DISCLAIMER: This data set is loosely based on the design of experiments that have really been done, and is realistic in terms of its size and complexity. However, it’s important to remember that this is generated data, not data actually collected from participants. So, you should not take the analyses you do of this simulated data as evidence for the effectiveness of meditation in improving attentional control. As is often the case, real data in this area is less clear, and more controversial.


As covered in the preprocessing worksheet, the first thing we need to do with realistic data sets like this is to preprocess them, so the data is in a format that we can analyse. The two steps we need to do for our first analysis are filtering and summarising.


In our first analyses, we’re going to take a look at the participants who had no pre-training in meditation or relaxation (i.e. the control group), so we get a sense of what performance on this task ‘normally’ looks like. So, enter the following comment into your script:

# Filter control condition into 'wordctrl'

and then add and run a command that uses filter to extract just the control condition, and put it into a new data frame called wordctrl. If you need a reminder of how the filter command works, take a look at the preprocessing worksheet.

EXPECTED OUTPUT: There will be new data frame in your Environment window that has 12,600 rows and 10 columns and is called control.

Also, for now, we’re not going to look at the neutral trials, just the congruent and incongruent ones. So, add this comment to your script:

# Filter out neutral trials, pass remainder to 'wordctrlCI'

and add and run a command to filter out the neutral trials from wordctrl and put the remaining data into wordctrlCI. You may find that the command != is the most efficient way to do this. For example, if you were trying to exclude the relaxation condition, you could use filter(medit != "relax").
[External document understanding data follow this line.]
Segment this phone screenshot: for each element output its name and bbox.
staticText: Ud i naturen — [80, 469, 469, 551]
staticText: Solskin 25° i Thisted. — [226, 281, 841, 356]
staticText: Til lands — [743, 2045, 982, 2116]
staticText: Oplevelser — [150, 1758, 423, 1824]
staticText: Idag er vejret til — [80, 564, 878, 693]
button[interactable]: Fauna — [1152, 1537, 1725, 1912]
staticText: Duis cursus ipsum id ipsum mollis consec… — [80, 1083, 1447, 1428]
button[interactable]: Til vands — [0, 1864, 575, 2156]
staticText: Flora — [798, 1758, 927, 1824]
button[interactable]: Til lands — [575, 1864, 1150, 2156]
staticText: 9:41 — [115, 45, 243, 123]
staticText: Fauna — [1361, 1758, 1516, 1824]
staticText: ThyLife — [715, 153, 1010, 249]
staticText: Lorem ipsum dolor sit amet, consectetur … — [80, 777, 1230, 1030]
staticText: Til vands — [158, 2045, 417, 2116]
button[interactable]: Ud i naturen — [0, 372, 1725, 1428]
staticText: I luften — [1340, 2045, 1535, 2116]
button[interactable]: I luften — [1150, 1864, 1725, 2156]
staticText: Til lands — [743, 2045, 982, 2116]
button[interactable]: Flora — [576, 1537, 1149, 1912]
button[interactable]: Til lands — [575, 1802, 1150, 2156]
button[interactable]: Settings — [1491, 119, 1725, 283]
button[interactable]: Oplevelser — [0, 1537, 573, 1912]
The command != means ‘not equal to’.

EXPECTED OUTPUT: There will be a new data frame in your Environment window that has 8,400 rows and 10 columns and is called wordctrlCI.


The data frame is still very long, because it contains data for every trial. What we want to know, for each participant, is whether they are quicker to name the words on the congruent trials (where the picture and word match) than on the incongruent trials (where the picture and word are different). So, we need to summarise each person’s data down to just two numbers - their mean reaction time on congruent trials, and their mean reaction time on incongruent trials. So, add the following comment to your script:

# Group by 'subj' and 'congru'; calculate mean RT; pass to 'wordctrlCIsum'

and then write and run a command to group the data by participant (subj) and experimental condition (congru), using the group_by command, get the mean reaction times using the summarise command, and put this summarised data into a new data frame called wordctrlCIsum. If you need a reminder of how to group and summarise data, take a look at the preprocessing worksheet.
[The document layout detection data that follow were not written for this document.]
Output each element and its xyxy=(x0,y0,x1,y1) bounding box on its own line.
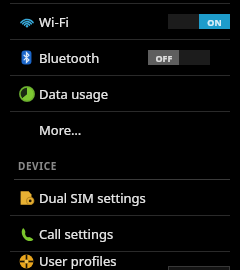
button[interactable]: Bluetooth toggle off xyxy=(148,50,210,65)
staticText: OFF xyxy=(155,52,173,64)
staticText: Data usage xyxy=(39,85,230,103)
staticText: Dual SIM settings xyxy=(39,189,230,207)
button[interactable]: Wi-Fi xyxy=(0,4,240,39)
staticText: DEVICE xyxy=(18,159,57,173)
button[interactable]: Bluetooth xyxy=(0,40,240,75)
staticText: ON xyxy=(207,16,222,28)
staticText: Wi-Fi xyxy=(39,13,168,31)
staticText: Call settings xyxy=(39,225,230,243)
staticText: User profiles xyxy=(39,252,168,270)
button[interactable]: More… xyxy=(0,112,240,147)
staticText: Bluetooth xyxy=(39,49,168,67)
button[interactable]: Wi-Fi toggle on xyxy=(168,14,230,29)
button[interactable]: Call settings xyxy=(0,216,240,251)
button[interactable]: Data usage xyxy=(0,76,240,111)
staticText: More… xyxy=(39,121,230,139)
button[interactable]: User profiles toggle xyxy=(168,266,230,270)
button[interactable]: Dual SIM settings xyxy=(0,180,240,215)
button[interactable]: User profiles xyxy=(0,252,240,270)
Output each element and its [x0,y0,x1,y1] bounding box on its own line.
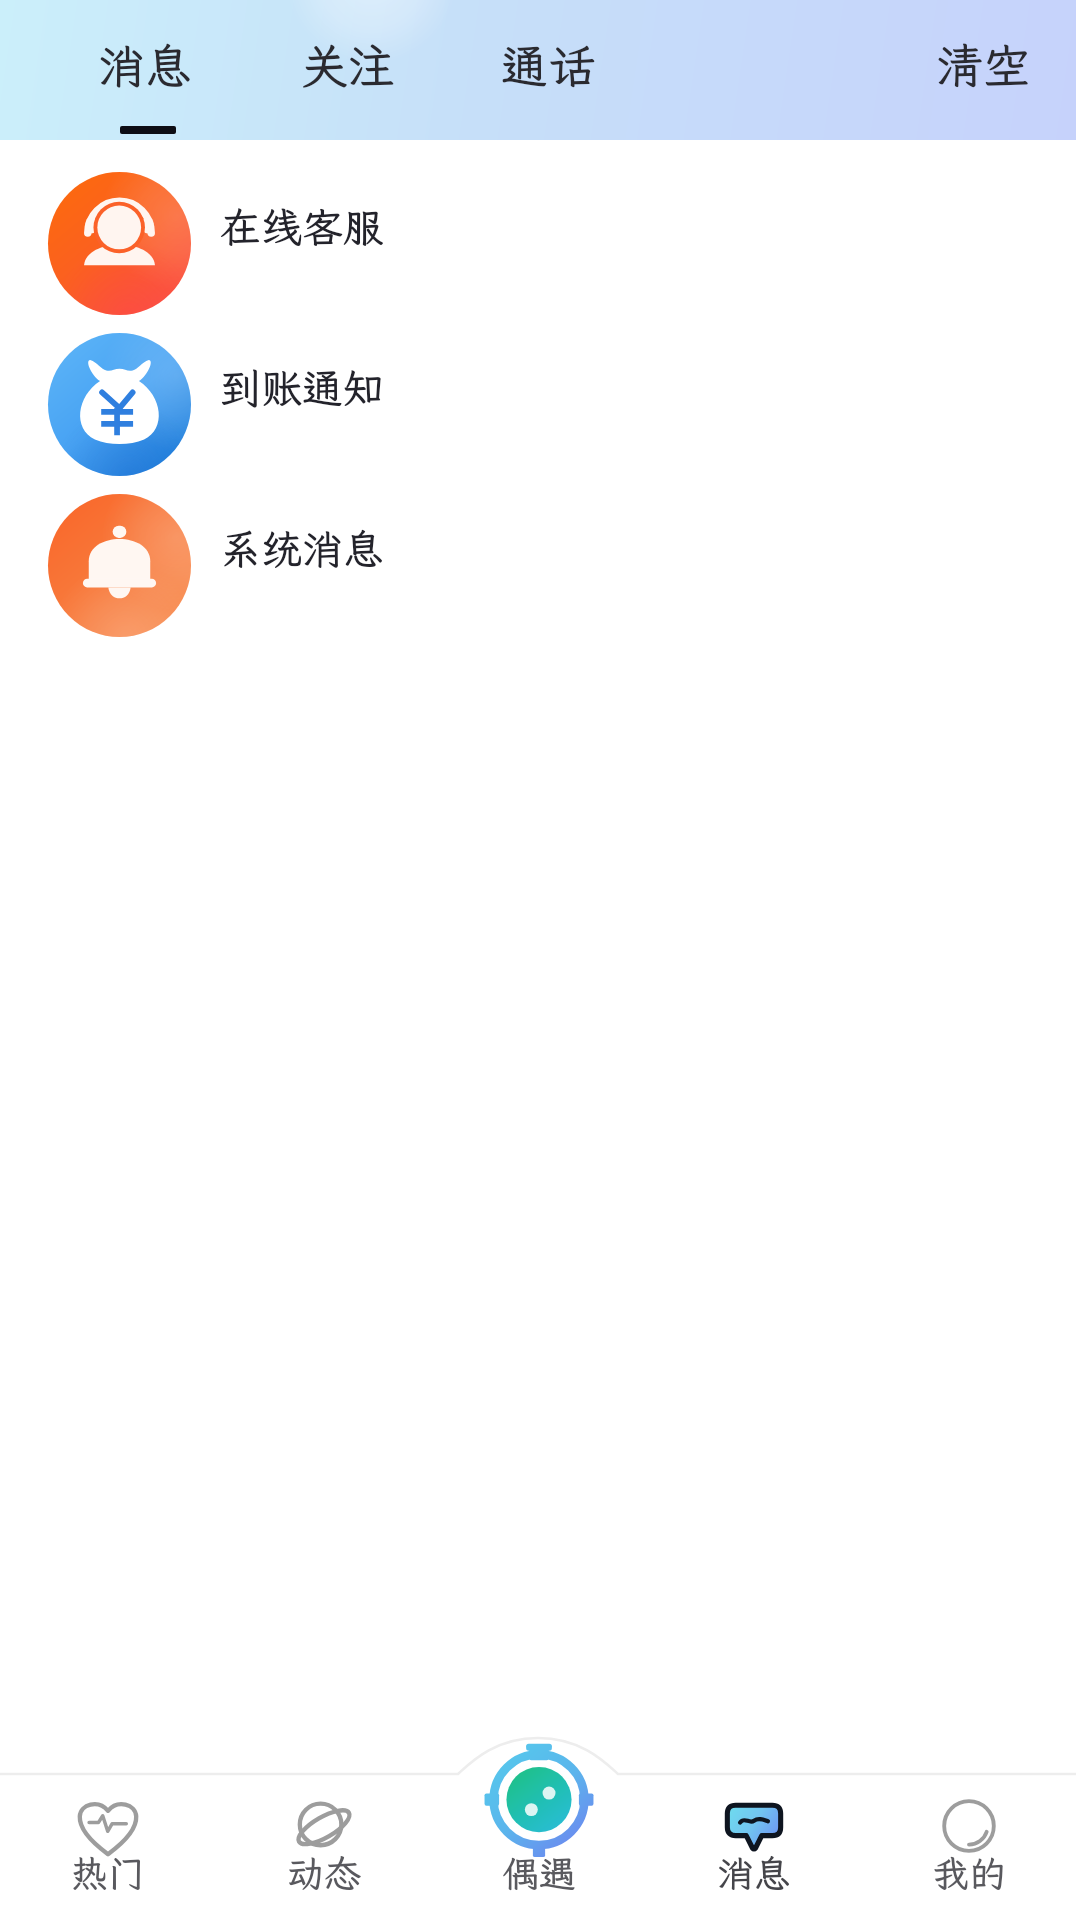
other: 铃铛图标 [48,494,191,637]
other: 钱袋图标 [48,333,191,476]
staticText: 通话 [501,34,595,96]
staticText: 清空 [936,34,1030,96]
staticText: 消息 [98,34,192,96]
button[interactable]: 客服头像 [0,163,1076,324]
staticText: 我的 [932,1849,1006,1898]
button[interactable]: 铃铛图标 [0,485,1076,646]
staticText: 偶遇 [502,1849,576,1898]
button[interactable]: 消息 [646,1733,861,1916]
button[interactable]: 关注 [301,0,395,126]
staticText: 热门 [71,1849,145,1898]
button[interactable]: 通话 [501,0,595,126]
button[interactable]: 我的 [861,1733,1076,1916]
button[interactable]: 清空 [936,34,1030,96]
staticText: 在线客服 [220,200,384,254]
staticText: 消息 [717,1849,791,1898]
staticText: 系统消息 [220,522,384,576]
button[interactable]: 偶遇 [431,1733,646,1916]
staticText: 关注 [301,34,395,96]
staticText: 动态 [287,1849,361,1898]
button[interactable]: 动态 [216,1733,431,1916]
button[interactable]: 钱袋图标 [0,324,1076,485]
other: 客服头像 [48,172,191,315]
button[interactable]: 消息 [98,0,192,134]
button[interactable]: 热门 [0,1733,216,1916]
staticText: 到账通知 [220,361,384,415]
Column names with summarize: There is one new thing to learn here, though, relative to the previous worksheet. The column containing the RT data in this new data frame will need to have the name rt, because we use this name later on. You can set the column name within the summarise command. For example, summarise(acc = mean(acc)) takes the mean of the column acc and puts the answer into a column called acc in your new data frame. If you just use summarise(mean(acc)) then the column name you end up with is mean(acc) and this would be a pain to use in later commands, so we rename the column as acc by typing summarise(acc = mean(acc)) instead.

EXPECTED OUTPUT: There will be a new data frame in your Environment window called wordctrlCIsum. It will have 280 rows - two reaction times for each of the 140 participants - one for the congruent trials, and one for the incongruent trials. You’ll notice that the incongruent reaction times tend to be larger, as expected.

Density plots

Add the following comment to your script:

# Density plot of RT, by 'congru'

Now, as you did in the Absolute Beginners’ Guide to R, write and run a command to create a density plot of this summarised data (wordctrlCIsum), showing the distribution of reaction times in the two conditions. Click on the link above if you need to revise how to do this.
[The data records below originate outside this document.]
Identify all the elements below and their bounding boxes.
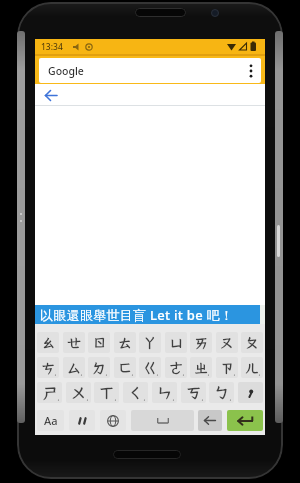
staticText: ,	[105, 367, 108, 378]
staticText: Google	[48, 64, 84, 78]
staticText: ,	[54, 367, 57, 378]
button[interactable]	[131, 410, 194, 431]
button[interactable]	[227, 410, 263, 431]
staticText: ㄖ	[92, 334, 106, 352]
staticText: ㄅ	[214, 383, 230, 403]
staticText: ,	[80, 367, 83, 378]
button[interactable]: ㄉ	[88, 357, 110, 378]
button[interactable]: ㄗ	[216, 357, 238, 378]
staticText: ㄙ	[67, 359, 81, 377]
button[interactable]: ㄘ	[37, 357, 59, 378]
button[interactable]: 以眼還眼舉世目盲 Let it be 吧！	[35, 305, 260, 324]
staticText: ㄝ	[67, 334, 81, 352]
staticText: ,	[182, 367, 185, 378]
button[interactable]: ㄝ	[63, 332, 85, 353]
button[interactable]: Aa	[37, 410, 64, 431]
button[interactable]: ㄞ	[190, 332, 212, 353]
staticText: ,	[233, 367, 236, 378]
button[interactable]: ㄣ	[152, 382, 177, 403]
button[interactable]: ㄊ	[114, 332, 136, 353]
button[interactable]: ㄠ	[37, 332, 59, 353]
staticText: ,	[156, 367, 159, 378]
button[interactable]: ㄍ	[139, 357, 161, 378]
staticText: ㄍ	[143, 359, 157, 377]
button[interactable]: ㄖ	[88, 332, 110, 353]
button[interactable]: Google	[39, 58, 261, 83]
button[interactable]: ㄦ	[241, 357, 263, 378]
staticText: ㄩ	[169, 334, 183, 352]
staticText: ,	[57, 392, 60, 403]
button[interactable]: ㄜ	[165, 357, 187, 378]
button[interactable]: ㄕ	[37, 382, 62, 403]
button[interactable]	[238, 382, 263, 403]
staticText: ㄚ	[143, 334, 157, 352]
staticText: ㄆ	[245, 334, 259, 352]
button[interactable]: ㄒ	[94, 382, 119, 403]
staticText: ㄨ	[71, 383, 87, 403]
staticText: ㄕ	[42, 383, 58, 403]
staticText: ,	[258, 367, 261, 378]
button[interactable]: ㄓ	[190, 357, 212, 378]
button[interactable]	[249, 64, 253, 78]
button[interactable]: ㄨ	[66, 382, 91, 403]
staticText: ㄈ	[118, 359, 132, 377]
staticText: ㄒ	[99, 383, 115, 403]
button[interactable]: ㄩ	[165, 332, 187, 353]
button[interactable]: ㄡ	[216, 332, 238, 353]
staticText: ,	[143, 392, 146, 403]
button[interactable]	[69, 410, 95, 431]
button[interactable]	[198, 410, 222, 431]
button[interactable]: ㄙ	[63, 357, 85, 378]
staticText: ㄓ	[194, 359, 208, 377]
button[interactable]	[45, 90, 58, 101]
button[interactable]: ㄑ	[123, 382, 148, 403]
staticText: 以眼還眼舉世目盲 Let it be 吧！	[40, 306, 234, 324]
button[interactable]: ㄈ	[114, 357, 136, 378]
staticText: ㄣ	[157, 383, 173, 403]
staticText: ,	[201, 392, 204, 403]
staticText: ㄗ	[220, 359, 234, 377]
staticText: ,	[207, 367, 210, 378]
staticText: ㄉ	[92, 359, 106, 377]
staticText: ㄑ	[128, 383, 144, 403]
staticText: ,	[114, 392, 117, 403]
staticText: ㄡ	[220, 334, 234, 352]
staticText: Aa	[44, 413, 58, 428]
staticText: ㄘ	[41, 359, 55, 377]
staticText: ,	[172, 392, 175, 403]
button[interactable]	[100, 410, 126, 431]
button[interactable]: ㄆ	[241, 332, 263, 353]
staticText: ㄦ	[245, 359, 259, 377]
staticText: ,	[86, 392, 89, 403]
staticText: ㄎ	[186, 383, 202, 403]
button[interactable]: ㄎ	[181, 382, 206, 403]
staticText: 13:34	[41, 41, 63, 53]
button[interactable]: ㄅ	[209, 382, 234, 403]
staticText: ㄜ	[169, 359, 183, 377]
staticText: ㄊ	[118, 334, 132, 352]
staticText: ㄞ	[194, 334, 208, 352]
staticText: ㄠ	[41, 334, 55, 352]
staticText: ,	[131, 367, 134, 378]
staticText: ,	[229, 392, 232, 403]
button[interactable]: ㄚ	[139, 332, 161, 353]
If you get it right, it should look like this:

We can see a few different things in this plot. First, there’s quite a lot of variation between people in how fast they react, with mean reaction time for incongruent trials anywhere from about 200 milliseconds to 800 milliseconds. Second, reaction times seem to vary less on congruent trials (averages around 400-600 milliseconds). Third, the peak of the incongruent distribution is slightly to the right of the congruent distribution, suggesting that, overall, incongruent trials might take a bit longer to react to than congruent trials.

But…looking at the data this way misses the most important thing about the design of this experiment, which is that it is within subjects. This is not two different groups of people, one who see only congruent trials, and the other who only see incongruent trials. Every participant sees both types. So, there’s a better way to look at this data, particularly when (as here) people differ a lot in their average reaction time.

What we can do is calculate a difference score for each participant. In other words, how much longer each participant takes to respond to incongruent trials, than congruent ones.

More preprocessing

In order to do this, we have to learn some new types of data preprocessing - pivoting and mutating.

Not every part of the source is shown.